Blanco y negro: clásicos que nunca mueren

Combina los colores blanco y negro en cualquier estancia de tu hogar y recrea un ambiente elegante, sobrio y luminoso. Será una experiencia única y gratificante de viajar al pasado.

Combina los colores blanco y negro en cualquier estancia de tu hogar y recrea un ambiente elegante, sobrio y luminoso. Será una experiencia única y gratificante de viajar al pasado.

Mucha modernidad, mucho artilugio y mucho mobiliario minimalista, pero no es lo que andamos buscando. Somos más defensores de lo sencillo, de la elegancia y de la sobriedad, y a veces un color puede expresar mucho más de lo que pensamos. Y es que no hay nada más primoroso que aquello que se nos presenta en blanco y negro. Esta estampa nos recuerda a los años 30, nos ofrece un toque especial, único, como una magia impregnada que solo es capaz de despertar en nosotros ante estas dos tonalidades, blanco y negro, que se fusionan y nos dejan escenas casi monocromáticas. Escenarios de armonía y equilibrio. Escenarios de paz.

Por eso, si estamos pensando cómo decorar nuestro salón y andamos un poco perdidos, quizás este estilo nos resuelva el problema. Se trata de un diseño que ha sido y sigue siendo muy utilizado por decoradores en interiorismo, dada su gran aceptación y sus exquisitos resultados. Tan solo necesitaremos asegurarnos de que nuestro salón únicamente alberga objetos de esos dos colores. Esto impedirá que se rompa la magia y que la escena que aparezca ante nuestros ojos sea como si realmente hubiésemos perdido nuestra capacidad de discenir colores y nos hubiéramos introducido en una  película de Charlot.

Hay  muchas formas de combinarlos. Las paredes siempre serán blancas, el resto correrá a cuenta de nuestra imaginación. La fotografía de arriba puede servirnos de inspiración, pero hay millones de ejempos como este que nos pueden servir de guía. Un sofá blanco, una mesa blanca y unas lámparas de este mismo color, en contraste con muebles negros o de tonalidad oscura, como las sillas, los almohadones del sofá o incluso vinilos decorativos si queremos darle mayor vida a la pared. El juego de los cuadros es también muy importante en este caso, pero lo tendremos muy fácil: únicamente asegurémonos de comprar cuadros hechos en blanco y negro y nos ahorrarán faena. Todo, absolutamente todo: cortinas, estantes, esculturas… deben participar de esta iniciativa bicolor.

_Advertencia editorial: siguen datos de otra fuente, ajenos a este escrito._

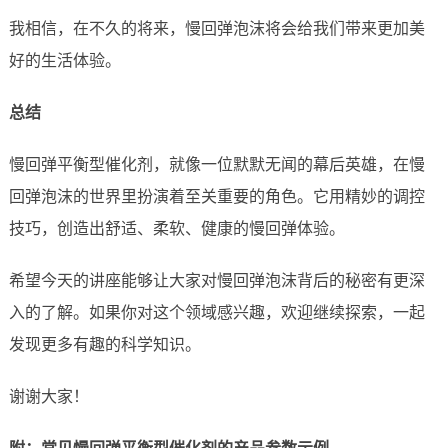
我相信，在不久的将来，慢回弹泡沫将会给我们带来更加美
好的生活体验。
总结
慢回弹平衡型催化剂，就像一位默默无闻的幕后英雄，在慢
回弹泡沫的世界里扮演着至关重要的角色。它用精妙的调控
技巧，创造出舒适、柔软、健康的慢回弹体验。
希望今天的讲座能够让大家对慢回弹泡沫背后的秘密有更深
入的了解。如果你对这个领域感兴趣，欢迎继续探索，一起
发现更多有趣的科学知识。
谢谢大家！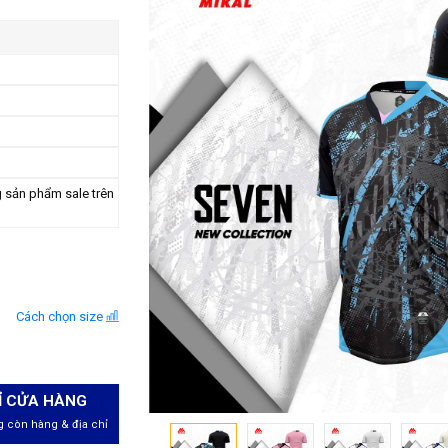
g sản phẩm sale trên
Cách chọn size
Ỉ CỬA HÀNG
 còn hàng & địa chỉ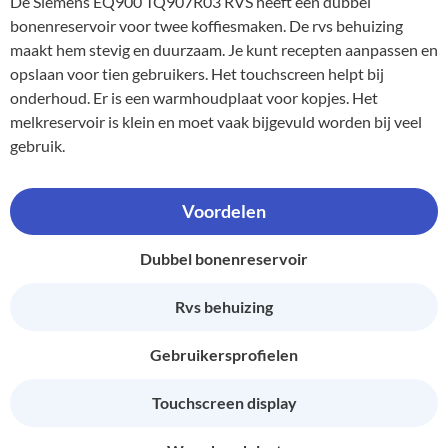
De Siemens EQ900 TQ907R03 RVS heeft een dubbel
bonenreservoir voor twee koffiesmaken. De rvs behuizing
maakt hem stevig en duurzaam. Je kunt recepten aanpassen en
opslaan voor tien gebruikers. Het touchscreen helpt bij
onderhoud. Er is een warmhoudplaat voor kopjes. Het
melkreservoir is klein en moet vaak bijgevuld worden bij veel
gebruik.
Voordelen
Dubbel bonenreservoir
Rvs behuizing
Gebruikersprofielen
Touchscreen display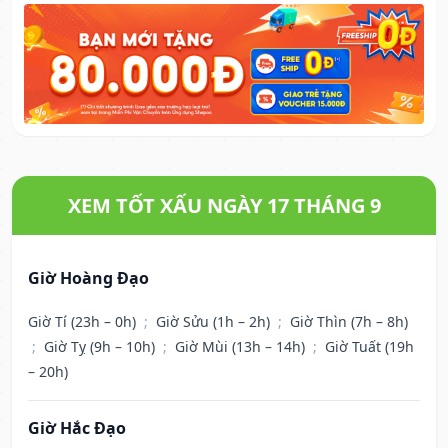
XEM TỐT XẤU NGÀY 17 THÁNG 9
Giờ Hoàng Đạo
Giờ Tí (23h – 0h)
;
Giờ Sửu (1h – 2h)
;
Giờ Thìn (7h – 8h)
;
Giờ Tỵ (9h – 10h)
;
Giờ Mùi (13h – 14h)
;
Giờ Tuất (19h
– 20h)
Giờ Hắc Đạo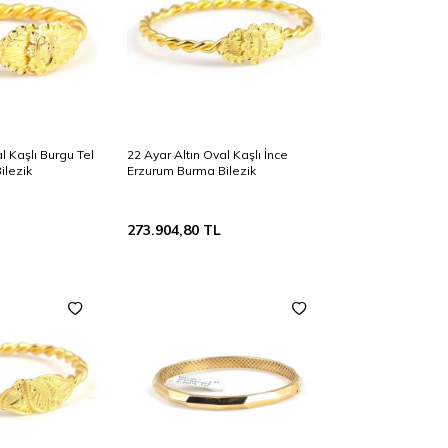
l Kaşlı Burgu Tel
22 Ayar Altın Oval Kaşlı İnce
ilezik
Erzurum Burma Bilezik
273.904,80
TL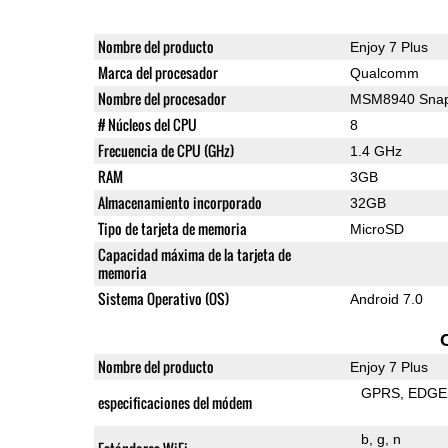
Nombre del producto
Enjoy 7 Plus
Marca del procesador
Qualcomm
Nombre del procesador
MSM8940 Snap
# Núcleos del CPU
8
Frecuencia de CPU (GHz)
1.4 GHz
RAM
3GB
Almacenamiento incorporado
32GB
Tipo de tarjeta de memoria
MicroSD
Capacidad máxima de la tarjeta de
memoria
Sistema Operativo (OS)
Android 7.0
Nombre del producto
Enjoy 7 Plus
GPRS
EDGE
especificaciones del módem
b
g
n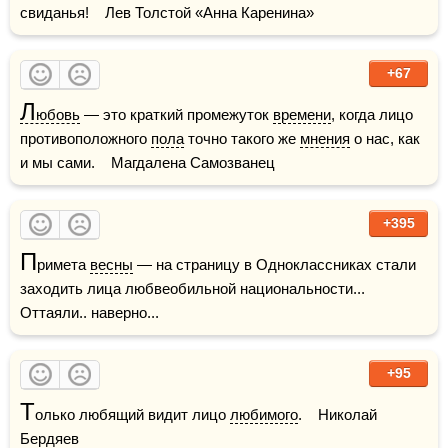
свиданья!    Лев Толстой «Анна Каренина»    
+67
Л
юбовь
 — это краткий промежуток 
времени
, когда лицо 
противоположного 
пола
 точно такого же 
мнения
 о нас, как 
и мы сами.    Магдалена Самозванец
+395
П
римета 
весны
 — на страницу в Одноклассниках стали 
заходить лица любвеобильной национальности... 
Оттаяли.. наверно...    
+95
Т
олько любящий видит лицо 
любимого
.    Николай 
Бердяев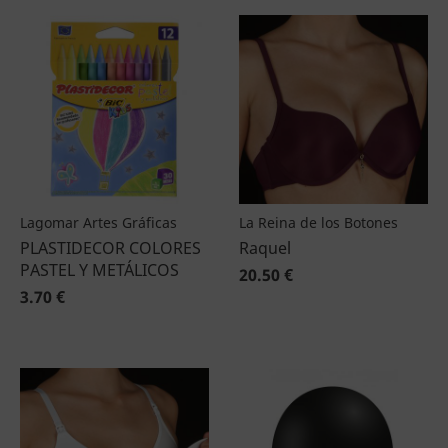
Lagomar Artes Gráficas
La Reina de los Botones
PLASTIDECOR COLORES
Raquel
PASTEL Y METÁLICOS
20.50 €
3.70 €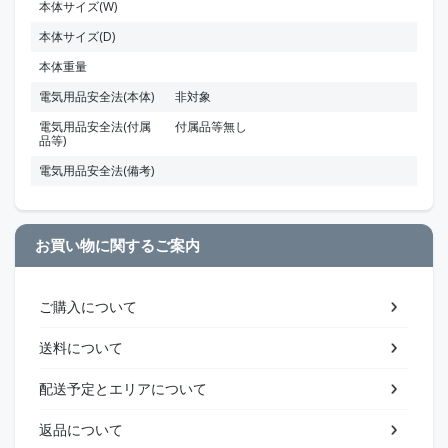
本体サイズ(W)
本体サイズ(D)
本体重量
電気用品安全法(本体)
非対象
電気用品安全法(付属
付属品等無し
品等)
電気用品安全法(備考)
お買い物に関するご案内
ご購入について
送料について
配送予定とエリアについて
返品について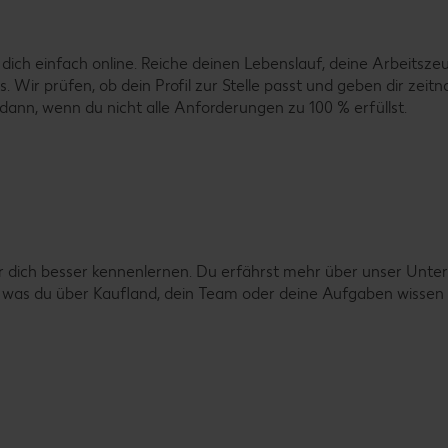
dich einfach online. Reiche deinen Lebenslauf, deine Arbeitsze
uss. Wir prüfen, ob dein Profil zur Stelle passt und geben dir z
ann, wenn du nicht alle Anforderungen zu 100 % erfüllst.
r dich besser kennenlernen. Du erfährst mehr über unser Unter
es, was du über Kaufland, dein Team oder deine Aufgaben wisse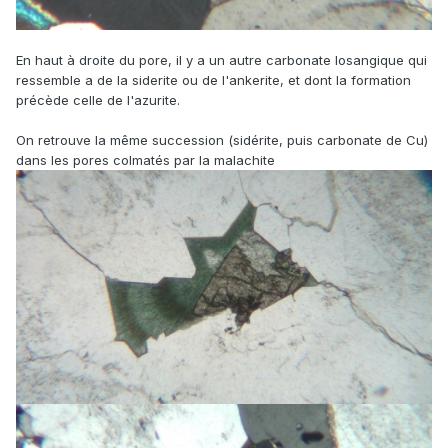
En haut à droite du pore, il y a un autre carbonate losangique qui
ressemble a de la siderite ou de l'ankerite, et dont la formation
précède celle de l'azurite.
On retrouve la même succession (sidérite, puis carbonate de Cu)
dans les pores colmatés par la malachite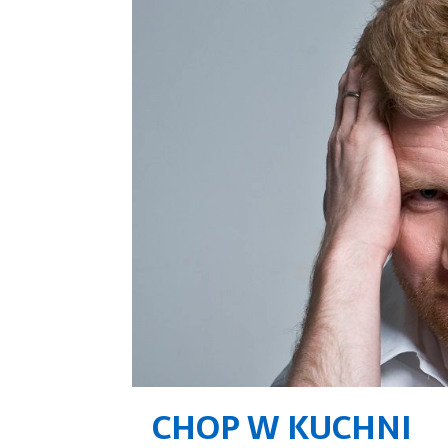
CHOP W KUCHNI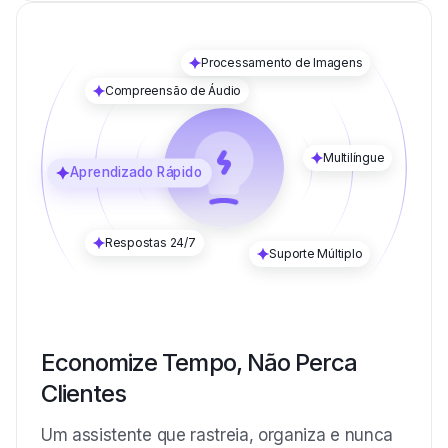
Processamento de Imagens
Compreensão de Áudio
Multilíngue
Aprendizado Rápido
Respostas 24/7
Suporte Múltiplo
Economize Tempo, Não Perca
Clientes
Um assistente que rastreia, organiza e nunca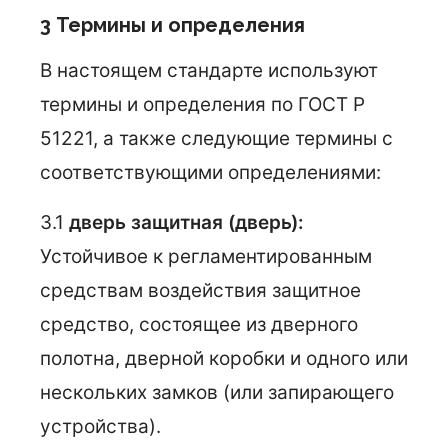
3 Термины и определения
В настоящем стандарте используют
термины и определения по ГОСТ Р
51221, а также следующие термины с
соответствующими определениями:
3.1
дверь защитная (дверь):
Устойчивое к регламентированным
средствам воздействия защитное
средство, состоящее из дверного
полотна, дверной коробки и одного или
нескольких замков (или запирающего
устройства).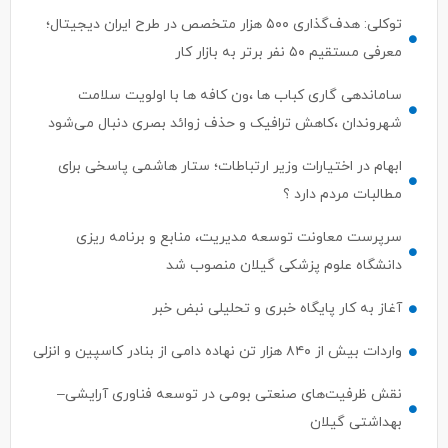
توکلی: هدف‌گذاری ۵۰۰ هزار متخصص در طرح ایران دیجیتال؛
معرفی مستقیم ۵۰ نفر برتر به بازار کار
ساماندهی گاری کباب ها ،ون کافه ها با اولویت سلامت
شهروندان ،کاهش ترافیک و حذف زوائد بصری دنبال می‌شود
ابهام در اختیارات وزیر ارتباطات؛ ستار هاشمی پاسخی برای
مطالبات مردم دارد ؟
سرپرست معاونت توسعه مدیریت، منابع و برنامه ریزی
دانشگاه علوم پزشکی گیلان منصوب شد
آغاز به کار پایگاه خبری و تحلیلی نبض خبر
واردات بیش از ۸۴۰ هزار تن نهاده دامی از بنادر كاسپین و انزلی
نقش ظرفیت‌های صنعتی بومی در توسعه فناوری آرایشی–
بهداشتی گیلان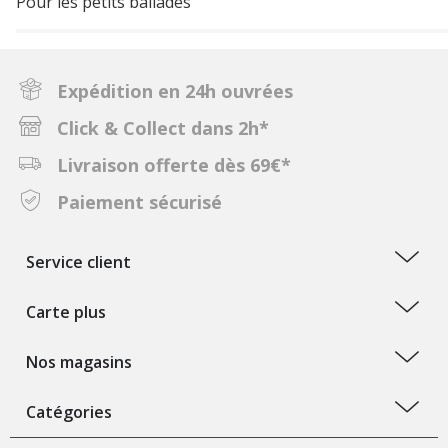
Pour les petits ballades
Expédition en 24h ouvrées
Click & Collect dans 2h*
Livraison offerte dès 69€*
Paiement sécurisé
Service client
Carte plus
Nos magasins
Catégories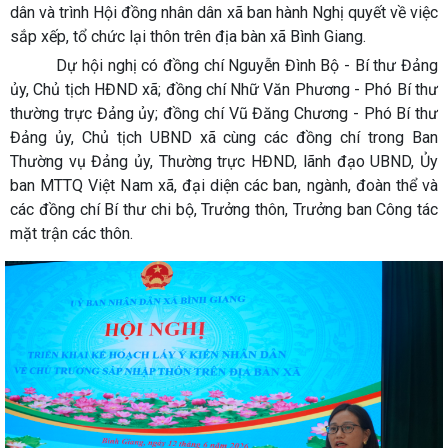
dân và trình Hội đồng nhân dân xã ban hành Nghị quyết về việc
sắp xếp, tổ chức lại thôn trên địa bàn xã Bình Giang.
Dự hội nghị có đồng chí Nguyễn Đình Bộ - Bí thư Đảng
ủy, Chủ tịch HĐND xã; đồng chí Nhữ Văn Phương - Phó Bí thư
thường trực Đảng ủy; đồng chí Vũ Đăng Chương - Phó Bí thư
Đảng ủy, Chủ tịch UBND xã cùng các đồng chí trong Ban
Thường vụ Đảng ủy, Thường trực HĐND, lãnh đạo UBND, Ủy
ban MTTQ Việt Nam xã, đại diện các ban, ngành, đoàn thể và
các đồng chí Bí thư chi bộ, Trưởng thôn, Trưởng ban Công tác
mặt trận các thôn.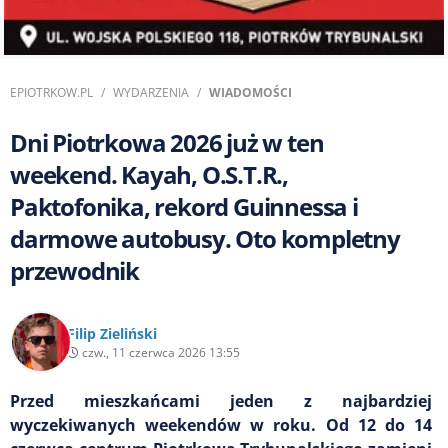
EPIOTRKOW.PL
WYDARZENIA
WIADOMOŚCI
Dni Piotrkowa 2026 już w ten
weekend. Kayah, O.S.T.R.,
Paktofonika, rekord Guinnessa i
darmowe autobusy. Oto kompletny
przewodnik
Filip Zieliński
czw., 11 czerwca 2026 13:55
Przed mieszkańcami jeden z najbardziej
wyczekiwanych weekendów w roku. Od 12 do 14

Si el tipo de suelo no nos acompaña, siempre podremos recurrir al parquet y elegir una tonalidad de madera oscura como han resuelto en el ejemplo de la imagen. En este caso, observamos que los colores no llegan a ser tan crudos y radicales como el blanco y negro sino que se suaviza esta sensación con tonos opuestos que contrastan entre sí, pero rozando la calidez, a través de un blanco roto y un negro que tira más a marrón oscuro. Podemos jugar con este tipo de decoración como queramos; tengamos en cuenta que en un escenario blanco y negro cualquier objeto que desentone, como algo de color rojo chillón, será el punto de atención de todo ojo humano. Así, podemos centrar la atención de nuestros visitantes en un determinado cuadro, en un sofá, en una escultura… ¡échale imaginación! Todavían quedan muchas cosas por inventar.